Associado a tudo isso ainda veio outra questão difícil de lidar: o medo, que é tão comum entre as mães. Afinal, tudo é novidade no cuidado com o recém-nascido e é mais do que natural que essa sensação venha à tona, assim como a de que tudo está correndo rápido demais. “Parece que não temos aquele tempo que a gente tinha antes, estamos sempre chegando atrasado nos lugares. Mas não só nesse sentido. Dá a impressão de que o tempo está passando correndo, todas as fases do bebê passam muito rápidas”, ressalta Flora.
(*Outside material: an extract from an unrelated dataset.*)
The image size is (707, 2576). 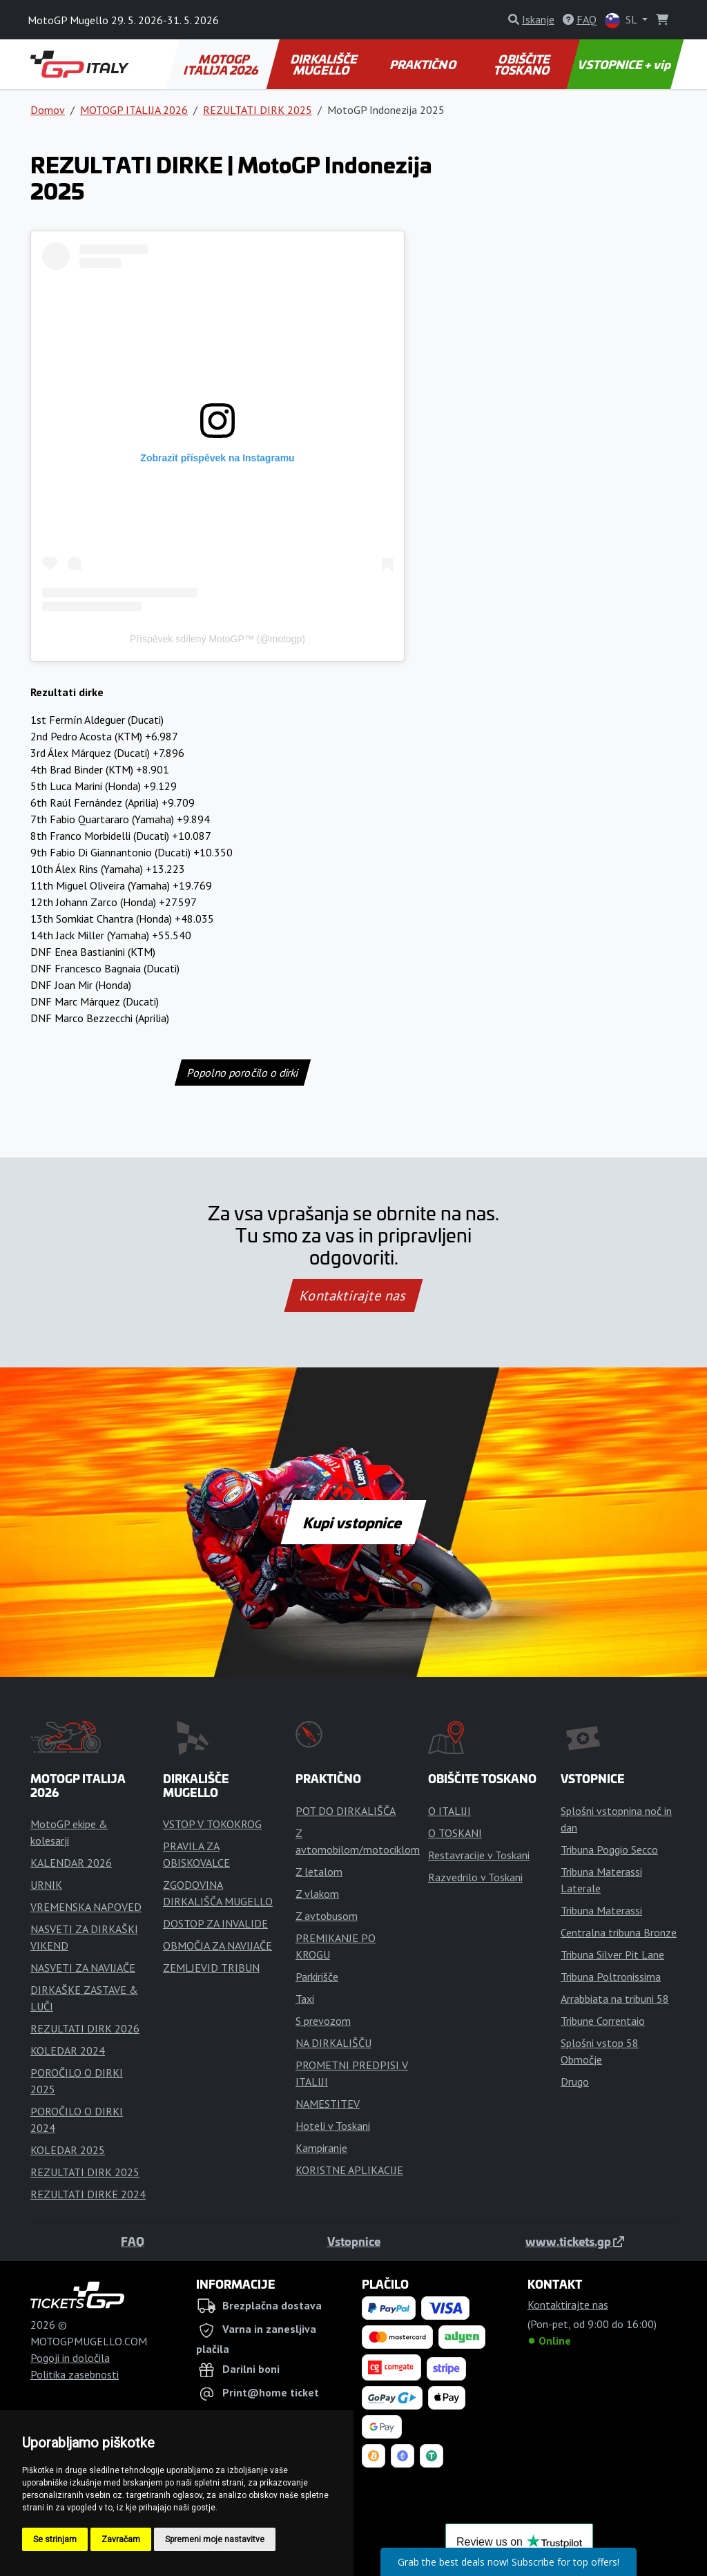 I want to click on VSTOP V TOKOKROG, so click(x=212, y=1824).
Apesar desses desafios trazidos pelo puerpério, o dia a dia com o bebê faz tudo valer a pena e, para Flora, tem sido muito importante aproveitar cada momento do filho. “A gente passa noites mal dormidas, mas aí você acorda e vê aquele bebezinho sorrindo para gente, todo feliz, com aquela cara de apaixonado que os bebês olham para as mães. As tristezas ficam muito mais tristes, parece que tudo vai ser péssimo, vai dar errado, tudo fica maior. Mas as alegrias também. Cada momento bom fica muito melhor”, destaca.

Intensidade dos sentimentos em relação ao tempo

Gráfico sobre intensidade dos sentimentos do puerpério ao longo do tempo (Foto: MindMiners/Reprodução)

A intensidade dos sentimentos do puerpério ao longo do tempo (Foto: MindMiners/Reprodução)

Como mostrado no gráfico da MindMiners acima, mulheres que estão passando pelo puerpério sentem esse período mais intensamente, enquanto os homens dizem ser uma fase menos intensa. Porém, conforme o tempo passa, a memória sobre esse momento do pós-parto se torna mais amena. Mães e pais de bebês com mais de 2 anos praticamente empatam ao afirmarem que o puerpério tem uma intensidade média.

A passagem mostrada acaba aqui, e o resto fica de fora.